|  | | | 
25.11.2007, 19:54
|  | The Architect | | Join Date: May 2005 Location: Zollikon, Switzerland
Posts: 3,182
Groaned at 3 Times in 3 Posts
Thanked 418 Times in 115 Posts
| | | Recent forum downtime
Update 09.12.2007: Photo system back online. Details here.
Update 06.12.2007: 500 missing attachment restored. Details here.
The last four days have seen the biggest outage in English Forum's history. Between early Thursday morning and late Sunday evening I know that many of you were unable to get your "fix". Your employers probably noticed that the amount of actual work you did shot up, and maybe you rediscovered some important parts of your personal lives with all that free time. I wish I could say the same about the last four days...
Before we talk about what happened and why, let's start with what we have right now. This is mostly good news. - The forum has lost only three hours of messages. These hours were in the early morning of Thursday 22nd November, when most of you were asleep. So for practical purposes - no posts were lost.
- Almost everybody has their same avatar and/or profile picture. Some of you who had updated it recently will find that it doesn't display. You can easily fix this by uploading it again.
- Some forum functions such as the photo gallery do not work. They will be fixed over time. In the case of the photo gallery many of the pictures were lost.
- All files attached to posts were lost. You can read about how you can help fix this situation here.
So all in all, as far as forum disasters go, I'm quite happy with the result. A lot of other stuff has been lost, but it's all behind the scenes stuff to do with the smooth maintenance of the server. In my own personal case it represents a lot of time and effort down the drain. Hopefully I'll be faster with some stuff the second time around.
So what happened and why did it take so long to fix? I'll try to keep the technical information for the end, because I realise that most of you aren't interested, but some of you are. Early in the morning on Thursday I discovered that the server that hosts English Forum was down. This is my own server, which lives in a data center (raised floors, aircon, backup power and all that) and it also hosts many other domains, though as far as traffic and server load go, English Forum takes up most of the resources.
To cut a long story short, in the process of trying to resolve the situation (which was caused by virtual disc files expanding to the point where the system which carried them ran out of space) I lost the server. Totally. Toasted. I had to reinstall it from scratch and go to my backups.

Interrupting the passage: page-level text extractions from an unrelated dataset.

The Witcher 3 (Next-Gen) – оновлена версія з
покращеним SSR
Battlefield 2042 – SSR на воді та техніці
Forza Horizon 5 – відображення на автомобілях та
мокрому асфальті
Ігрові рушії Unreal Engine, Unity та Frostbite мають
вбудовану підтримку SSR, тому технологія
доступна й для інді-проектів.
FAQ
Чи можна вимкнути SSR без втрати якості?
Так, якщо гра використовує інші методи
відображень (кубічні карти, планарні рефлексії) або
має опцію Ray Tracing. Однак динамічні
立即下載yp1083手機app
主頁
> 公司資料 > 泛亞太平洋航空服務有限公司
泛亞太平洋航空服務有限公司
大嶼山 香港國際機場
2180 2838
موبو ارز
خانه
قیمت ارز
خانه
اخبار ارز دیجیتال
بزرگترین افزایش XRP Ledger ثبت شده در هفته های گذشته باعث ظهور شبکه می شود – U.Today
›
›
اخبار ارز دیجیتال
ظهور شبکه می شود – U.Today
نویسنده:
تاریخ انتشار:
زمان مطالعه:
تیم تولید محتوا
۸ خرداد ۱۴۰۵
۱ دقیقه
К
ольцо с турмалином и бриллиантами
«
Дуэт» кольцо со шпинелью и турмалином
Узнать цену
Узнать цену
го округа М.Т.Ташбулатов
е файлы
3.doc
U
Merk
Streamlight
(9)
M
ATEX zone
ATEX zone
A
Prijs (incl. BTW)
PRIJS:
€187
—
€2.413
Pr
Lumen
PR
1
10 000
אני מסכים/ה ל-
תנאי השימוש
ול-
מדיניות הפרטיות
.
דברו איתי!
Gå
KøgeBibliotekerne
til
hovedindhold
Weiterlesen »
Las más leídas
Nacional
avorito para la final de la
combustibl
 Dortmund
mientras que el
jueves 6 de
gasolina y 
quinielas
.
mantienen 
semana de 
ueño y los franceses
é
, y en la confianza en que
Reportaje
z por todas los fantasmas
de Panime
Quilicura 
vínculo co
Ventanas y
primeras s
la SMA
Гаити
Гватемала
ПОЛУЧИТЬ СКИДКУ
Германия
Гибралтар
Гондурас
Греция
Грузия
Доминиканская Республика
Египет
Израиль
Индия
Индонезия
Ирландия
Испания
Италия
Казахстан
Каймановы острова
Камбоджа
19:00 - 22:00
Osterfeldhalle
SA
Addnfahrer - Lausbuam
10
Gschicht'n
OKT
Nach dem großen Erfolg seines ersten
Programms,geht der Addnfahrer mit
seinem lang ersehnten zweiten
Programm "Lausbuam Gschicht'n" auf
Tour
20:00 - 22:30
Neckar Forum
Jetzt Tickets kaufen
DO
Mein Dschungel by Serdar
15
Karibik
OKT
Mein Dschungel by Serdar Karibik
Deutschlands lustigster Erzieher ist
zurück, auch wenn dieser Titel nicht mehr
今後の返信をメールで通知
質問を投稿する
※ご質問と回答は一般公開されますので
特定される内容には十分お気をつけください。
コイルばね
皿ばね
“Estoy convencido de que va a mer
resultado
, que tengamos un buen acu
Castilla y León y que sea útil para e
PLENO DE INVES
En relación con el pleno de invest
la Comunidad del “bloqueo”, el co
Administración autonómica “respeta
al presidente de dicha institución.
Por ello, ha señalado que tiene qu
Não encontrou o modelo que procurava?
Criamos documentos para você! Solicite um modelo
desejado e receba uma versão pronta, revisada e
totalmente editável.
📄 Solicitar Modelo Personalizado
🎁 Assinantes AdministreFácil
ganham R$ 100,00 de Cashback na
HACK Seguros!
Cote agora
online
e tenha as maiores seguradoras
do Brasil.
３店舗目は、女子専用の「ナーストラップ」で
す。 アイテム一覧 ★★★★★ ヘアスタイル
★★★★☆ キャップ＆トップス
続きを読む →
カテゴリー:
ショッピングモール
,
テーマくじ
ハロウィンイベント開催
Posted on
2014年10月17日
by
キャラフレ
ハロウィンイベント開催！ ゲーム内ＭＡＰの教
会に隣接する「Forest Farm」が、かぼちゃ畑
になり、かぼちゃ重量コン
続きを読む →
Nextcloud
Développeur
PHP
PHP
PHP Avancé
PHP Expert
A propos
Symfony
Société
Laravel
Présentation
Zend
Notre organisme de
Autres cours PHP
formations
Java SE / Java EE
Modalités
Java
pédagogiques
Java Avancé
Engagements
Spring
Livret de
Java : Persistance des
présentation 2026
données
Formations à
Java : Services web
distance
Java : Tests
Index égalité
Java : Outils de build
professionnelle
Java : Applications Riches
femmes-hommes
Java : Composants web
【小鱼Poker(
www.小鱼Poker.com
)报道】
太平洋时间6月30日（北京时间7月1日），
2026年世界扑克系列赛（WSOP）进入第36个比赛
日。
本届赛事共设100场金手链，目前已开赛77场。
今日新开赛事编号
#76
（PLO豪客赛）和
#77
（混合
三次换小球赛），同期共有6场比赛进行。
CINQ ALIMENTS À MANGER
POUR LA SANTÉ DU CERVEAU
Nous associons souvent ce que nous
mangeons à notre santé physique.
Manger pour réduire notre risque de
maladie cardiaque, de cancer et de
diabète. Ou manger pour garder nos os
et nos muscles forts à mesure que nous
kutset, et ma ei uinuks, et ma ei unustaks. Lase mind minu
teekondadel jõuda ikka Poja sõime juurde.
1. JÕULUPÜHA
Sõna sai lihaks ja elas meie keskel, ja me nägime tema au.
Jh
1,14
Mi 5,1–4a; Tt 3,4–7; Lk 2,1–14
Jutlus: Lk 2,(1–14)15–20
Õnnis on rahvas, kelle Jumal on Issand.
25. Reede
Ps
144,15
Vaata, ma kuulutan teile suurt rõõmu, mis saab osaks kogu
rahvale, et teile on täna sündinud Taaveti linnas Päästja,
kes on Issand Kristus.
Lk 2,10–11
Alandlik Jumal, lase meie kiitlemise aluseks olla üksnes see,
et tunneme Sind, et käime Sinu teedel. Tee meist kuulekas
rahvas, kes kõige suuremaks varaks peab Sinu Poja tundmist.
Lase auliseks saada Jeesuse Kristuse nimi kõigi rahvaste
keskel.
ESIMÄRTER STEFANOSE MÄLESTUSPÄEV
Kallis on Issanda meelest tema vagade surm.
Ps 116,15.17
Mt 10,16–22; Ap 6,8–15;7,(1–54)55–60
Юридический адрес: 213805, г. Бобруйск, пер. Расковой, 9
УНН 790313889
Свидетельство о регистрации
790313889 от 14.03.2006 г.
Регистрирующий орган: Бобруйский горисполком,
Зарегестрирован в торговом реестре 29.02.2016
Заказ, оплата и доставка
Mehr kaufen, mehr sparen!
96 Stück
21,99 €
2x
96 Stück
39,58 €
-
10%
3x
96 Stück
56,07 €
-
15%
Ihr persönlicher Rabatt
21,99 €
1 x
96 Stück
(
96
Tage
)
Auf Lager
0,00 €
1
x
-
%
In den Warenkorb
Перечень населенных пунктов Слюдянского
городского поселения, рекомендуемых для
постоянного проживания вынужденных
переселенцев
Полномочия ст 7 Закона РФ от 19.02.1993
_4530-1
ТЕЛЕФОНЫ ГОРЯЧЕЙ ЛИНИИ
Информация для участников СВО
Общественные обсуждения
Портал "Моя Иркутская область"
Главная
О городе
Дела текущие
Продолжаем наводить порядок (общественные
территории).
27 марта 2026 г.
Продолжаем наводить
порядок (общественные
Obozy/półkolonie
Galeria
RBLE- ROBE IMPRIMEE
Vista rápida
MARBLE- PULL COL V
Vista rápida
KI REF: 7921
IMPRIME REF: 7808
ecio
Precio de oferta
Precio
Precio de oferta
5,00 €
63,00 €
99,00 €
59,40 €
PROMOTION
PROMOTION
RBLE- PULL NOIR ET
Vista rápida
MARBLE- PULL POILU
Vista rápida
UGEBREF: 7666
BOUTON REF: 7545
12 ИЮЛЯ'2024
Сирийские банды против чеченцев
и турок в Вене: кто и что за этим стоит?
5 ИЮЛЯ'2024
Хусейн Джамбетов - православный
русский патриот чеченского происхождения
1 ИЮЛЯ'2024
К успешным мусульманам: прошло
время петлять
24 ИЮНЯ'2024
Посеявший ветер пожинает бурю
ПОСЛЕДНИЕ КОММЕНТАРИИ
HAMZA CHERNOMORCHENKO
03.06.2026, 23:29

So why did it take four days? Well that's where the fun began. Because I'm a cautious kind of fellow I have all the backups made to a completely separate (non virtual, physical) drive. This drive was not affected, but I quickly found that most of my backups were corrupted and unuseable. To make matters worse, the magic files I needed which tie all the backups together were not there. Why? The crash happened in the middle of a backup. Why didn't I have other backups? Well I should have, but it turns out the script which was supposed to save old copies of backups had not been working (just the script which was supposed to stop the discs becoming full).
Some of you work in the IT industry, and some of you may have written disaster recovery plans. I've written a few in my time, but they are very seldom tested and are often a work of fiction. Anyone who has been through this themselves will tell you that a backup is worthless unless you actually try to restore it. But I digress.
Faced with the reality of the situation I had to work with what I had. I had to manually cobble together the 60 or so other domains on the server and restore what I could from various collections of older backups. It also took time to deal with all the unhappy customers (all were really great and understanding which helped a lot). Since english forum would kill an unoptimised server (due to the high load), I couldn't even start to put it in place until a lot of other ground work was in place and the other sites were up and running. All in all, considering the amount of corruption on the backup drive, pretty much everyone got almost everything back.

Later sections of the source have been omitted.